Task requirements> All of the records below must be output exactly, with no pictures carried over.

(Bounding box prediction data)
BEGIN

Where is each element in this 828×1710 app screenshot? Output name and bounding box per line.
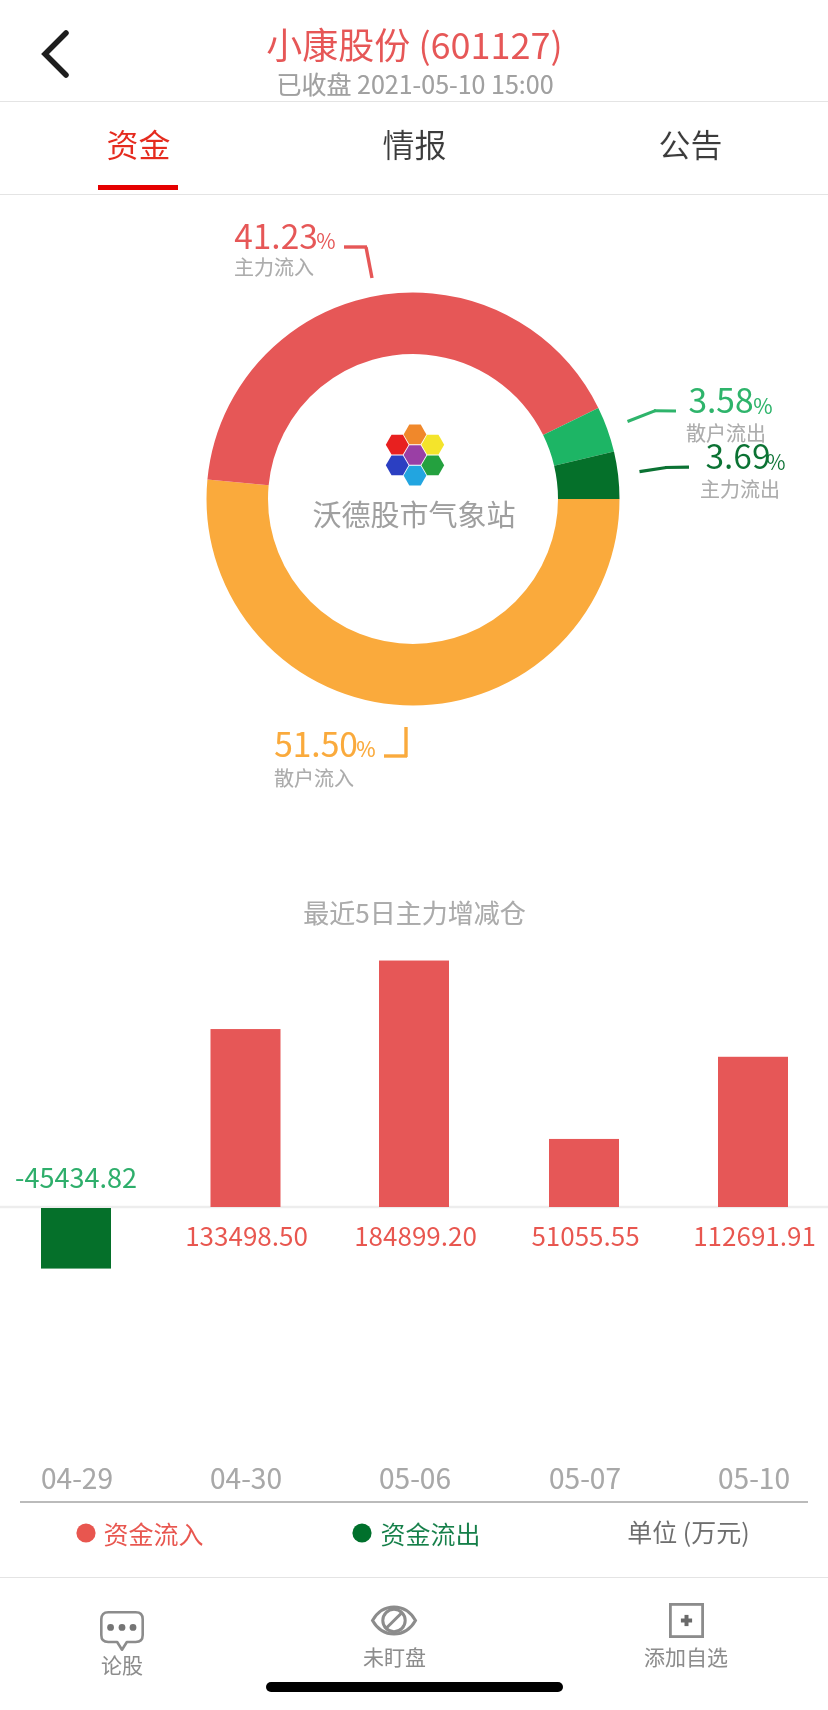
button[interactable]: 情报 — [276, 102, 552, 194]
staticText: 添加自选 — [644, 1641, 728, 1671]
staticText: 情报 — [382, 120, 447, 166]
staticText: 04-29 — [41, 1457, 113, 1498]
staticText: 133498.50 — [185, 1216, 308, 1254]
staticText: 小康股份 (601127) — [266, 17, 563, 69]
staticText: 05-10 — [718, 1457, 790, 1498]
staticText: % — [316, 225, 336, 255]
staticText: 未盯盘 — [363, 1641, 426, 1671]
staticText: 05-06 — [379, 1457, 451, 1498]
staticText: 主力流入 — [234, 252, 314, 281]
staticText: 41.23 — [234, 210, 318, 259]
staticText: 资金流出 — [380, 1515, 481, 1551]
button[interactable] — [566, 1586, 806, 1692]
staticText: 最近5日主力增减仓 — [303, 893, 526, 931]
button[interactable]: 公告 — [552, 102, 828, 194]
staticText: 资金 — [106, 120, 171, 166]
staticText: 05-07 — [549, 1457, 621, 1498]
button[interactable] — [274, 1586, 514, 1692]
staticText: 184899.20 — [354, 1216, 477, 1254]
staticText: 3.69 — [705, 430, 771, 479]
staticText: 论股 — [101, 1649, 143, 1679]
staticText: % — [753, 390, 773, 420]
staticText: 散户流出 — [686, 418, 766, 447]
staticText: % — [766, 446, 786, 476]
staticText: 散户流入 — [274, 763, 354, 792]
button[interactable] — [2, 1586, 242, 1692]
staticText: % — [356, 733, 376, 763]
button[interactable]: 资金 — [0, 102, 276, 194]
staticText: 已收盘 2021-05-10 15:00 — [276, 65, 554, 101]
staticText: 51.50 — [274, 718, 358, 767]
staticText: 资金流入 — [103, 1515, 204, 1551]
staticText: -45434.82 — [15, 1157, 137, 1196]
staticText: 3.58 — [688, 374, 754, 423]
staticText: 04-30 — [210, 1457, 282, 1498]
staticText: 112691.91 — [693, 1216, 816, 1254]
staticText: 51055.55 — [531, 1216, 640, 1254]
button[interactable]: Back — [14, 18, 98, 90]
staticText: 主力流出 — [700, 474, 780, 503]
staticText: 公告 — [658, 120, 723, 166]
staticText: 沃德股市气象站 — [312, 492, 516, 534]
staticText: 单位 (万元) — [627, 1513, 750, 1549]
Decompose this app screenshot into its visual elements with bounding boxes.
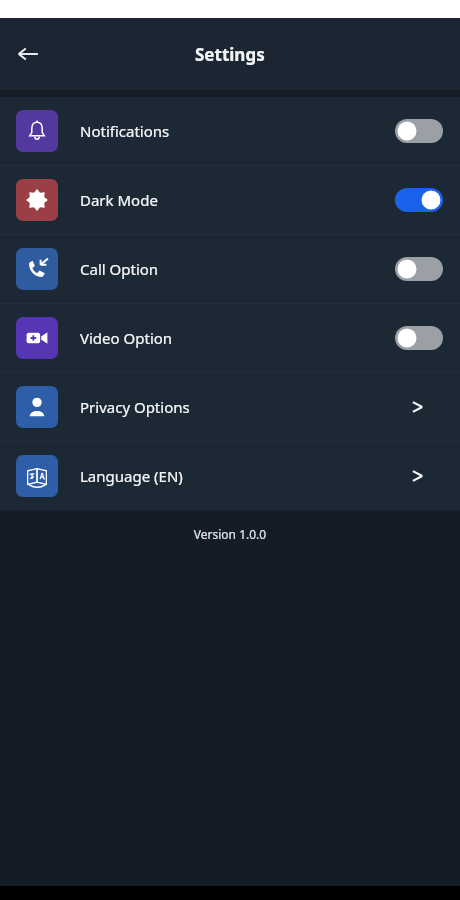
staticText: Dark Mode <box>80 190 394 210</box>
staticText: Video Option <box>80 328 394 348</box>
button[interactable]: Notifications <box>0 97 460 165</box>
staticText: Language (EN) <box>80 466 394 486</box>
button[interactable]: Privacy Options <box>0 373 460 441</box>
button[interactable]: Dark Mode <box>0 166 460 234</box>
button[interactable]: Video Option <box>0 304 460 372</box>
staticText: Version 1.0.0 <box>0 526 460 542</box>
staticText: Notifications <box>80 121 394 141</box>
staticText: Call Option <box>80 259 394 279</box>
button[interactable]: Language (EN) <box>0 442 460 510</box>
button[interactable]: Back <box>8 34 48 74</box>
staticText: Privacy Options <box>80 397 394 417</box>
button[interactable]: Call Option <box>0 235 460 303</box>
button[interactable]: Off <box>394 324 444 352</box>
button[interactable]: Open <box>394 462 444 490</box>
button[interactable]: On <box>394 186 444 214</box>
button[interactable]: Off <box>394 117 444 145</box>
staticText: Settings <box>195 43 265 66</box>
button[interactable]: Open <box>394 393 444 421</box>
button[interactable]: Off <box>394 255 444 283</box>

END

Output for this exercise>
Where is each element in this 828×1710 app screenshot? Output name and bounding box per line.
button[interactable]: 情报 — [276, 102, 552, 194]
staticText: 添加自选 — [644, 1641, 728, 1671]
staticText: 情报 — [382, 120, 447, 166]
staticText: 04-29 — [41, 1457, 113, 1498]
staticText: 133498.50 — [185, 1216, 308, 1254]
staticText: 小康股份 (601127) — [266, 17, 563, 69]
staticText: 05-10 — [718, 1457, 790, 1498]
staticText: % — [316, 225, 336, 255]
staticText: 未盯盘 — [363, 1641, 426, 1671]
staticText: 05-06 — [379, 1457, 451, 1498]
staticText: 主力流入 — [234, 252, 314, 281]
staticText: 41.23 — [234, 210, 318, 259]
staticText: 资金流出 — [380, 1515, 481, 1551]
button[interactable] — [566, 1586, 806, 1692]
staticText: 最近5日主力增减仓 — [303, 893, 526, 931]
button[interactable]: 公告 — [552, 102, 828, 194]
staticText: 资金 — [106, 120, 171, 166]
staticText: 05-07 — [549, 1457, 621, 1498]
button[interactable] — [274, 1586, 514, 1692]
staticText: 184899.20 — [354, 1216, 477, 1254]
staticText: 3.69 — [705, 430, 771, 479]
staticText: 论股 — [101, 1649, 143, 1679]
staticText: % — [753, 390, 773, 420]
staticText: 散户流出 — [686, 418, 766, 447]
staticText: % — [766, 446, 786, 476]
staticText: 散户流入 — [274, 763, 354, 792]
button[interactable] — [2, 1586, 242, 1692]
staticText: % — [356, 733, 376, 763]
button[interactable]: 资金 — [0, 102, 276, 194]
staticText: 已收盘 2021-05-10 15:00 — [276, 65, 554, 101]
staticText: 51.50 — [274, 718, 358, 767]
staticText: 资金流入 — [103, 1515, 204, 1551]
staticText: -45434.82 — [15, 1157, 137, 1196]
staticText: 3.58 — [688, 374, 754, 423]
staticText: 04-30 — [210, 1457, 282, 1498]
staticText: 112691.91 — [693, 1216, 816, 1254]
staticText: 51055.55 — [531, 1216, 640, 1254]
button[interactable]: Back — [14, 18, 98, 90]
staticText: 主力流出 — [700, 474, 780, 503]
staticText: 公告 — [658, 120, 723, 166]
staticText: 沃德股市气象站 — [312, 492, 516, 534]
staticText: 单位 (万元) — [627, 1513, 750, 1549]
Decompose this app screenshot into its visual elements with bounding boxes.
staticText: Dark Mode <box>80 190 394 210</box>
staticText: Video Option <box>80 328 394 348</box>
button[interactable]: Notifications <box>0 97 460 165</box>
staticText: Language (EN) <box>80 466 394 486</box>
button[interactable]: Privacy Options <box>0 373 460 441</box>
button[interactable]: Dark Mode <box>0 166 460 234</box>
button[interactable]: Video Option <box>0 304 460 372</box>
staticText: Version 1.0.0 <box>0 526 460 542</box>
staticText: Notifications <box>80 121 394 141</box>
staticText: Call Option <box>80 259 394 279</box>
button[interactable]: Language (EN) <box>0 442 460 510</box>
button[interactable]: Back <box>8 34 48 74</box>
staticText: Privacy Options <box>80 397 394 417</box>
button[interactable]: Call Option <box>0 235 460 303</box>
button[interactable]: Off <box>394 324 444 352</box>
button[interactable]: Open <box>394 462 444 490</box>
button[interactable]: On <box>394 186 444 214</box>
button[interactable]: Off <box>394 117 444 145</box>
staticText: Settings <box>195 43 265 66</box>
button[interactable]: Open <box>394 393 444 421</box>
button[interactable]: Off <box>394 255 444 283</box>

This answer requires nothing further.